◆ Task to carry out:
When a line below contains the word "Diesel", copy that line.

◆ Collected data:

■ ■ ■ ■ ■ ■ ■

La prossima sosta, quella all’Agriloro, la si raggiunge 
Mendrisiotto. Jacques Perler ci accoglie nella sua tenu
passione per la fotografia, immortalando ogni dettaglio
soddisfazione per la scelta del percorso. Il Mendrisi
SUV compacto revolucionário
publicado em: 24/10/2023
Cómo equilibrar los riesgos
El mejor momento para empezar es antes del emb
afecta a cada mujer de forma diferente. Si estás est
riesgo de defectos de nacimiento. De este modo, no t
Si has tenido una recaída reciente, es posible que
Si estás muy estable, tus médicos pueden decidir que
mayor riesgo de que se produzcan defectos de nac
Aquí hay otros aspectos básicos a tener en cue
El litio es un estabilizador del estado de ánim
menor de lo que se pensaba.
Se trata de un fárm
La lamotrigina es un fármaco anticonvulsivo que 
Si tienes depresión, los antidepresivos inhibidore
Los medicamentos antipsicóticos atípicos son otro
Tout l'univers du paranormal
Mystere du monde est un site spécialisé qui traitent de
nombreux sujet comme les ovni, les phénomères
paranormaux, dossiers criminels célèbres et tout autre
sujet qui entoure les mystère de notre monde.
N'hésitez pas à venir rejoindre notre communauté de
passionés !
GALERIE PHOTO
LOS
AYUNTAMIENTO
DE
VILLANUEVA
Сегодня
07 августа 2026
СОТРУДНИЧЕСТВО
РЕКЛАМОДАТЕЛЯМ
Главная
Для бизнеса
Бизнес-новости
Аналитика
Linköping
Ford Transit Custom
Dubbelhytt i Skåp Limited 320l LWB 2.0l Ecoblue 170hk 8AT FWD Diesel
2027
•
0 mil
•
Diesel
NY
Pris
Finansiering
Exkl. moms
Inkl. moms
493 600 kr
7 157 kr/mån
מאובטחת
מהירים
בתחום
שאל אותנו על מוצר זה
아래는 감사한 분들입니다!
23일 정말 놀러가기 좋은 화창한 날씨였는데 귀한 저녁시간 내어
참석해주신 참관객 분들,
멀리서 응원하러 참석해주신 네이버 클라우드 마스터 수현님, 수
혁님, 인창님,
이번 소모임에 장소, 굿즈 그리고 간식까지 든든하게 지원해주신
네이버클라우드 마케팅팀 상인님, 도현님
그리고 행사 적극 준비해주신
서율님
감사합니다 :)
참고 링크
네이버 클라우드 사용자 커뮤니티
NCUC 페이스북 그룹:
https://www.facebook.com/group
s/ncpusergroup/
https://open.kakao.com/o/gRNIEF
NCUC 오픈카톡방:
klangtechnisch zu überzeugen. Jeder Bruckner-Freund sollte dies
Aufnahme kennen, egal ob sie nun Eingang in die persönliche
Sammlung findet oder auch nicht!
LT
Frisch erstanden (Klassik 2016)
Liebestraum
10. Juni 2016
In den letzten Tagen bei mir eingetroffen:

■ ■ ■ ■ ■ ■ ■

◆ Output for this exercise:
Dubbelhytt i Skåp Limited 320l LWB 2.0l Ecoblue 170hk 8AT FWD Diesel
Diesel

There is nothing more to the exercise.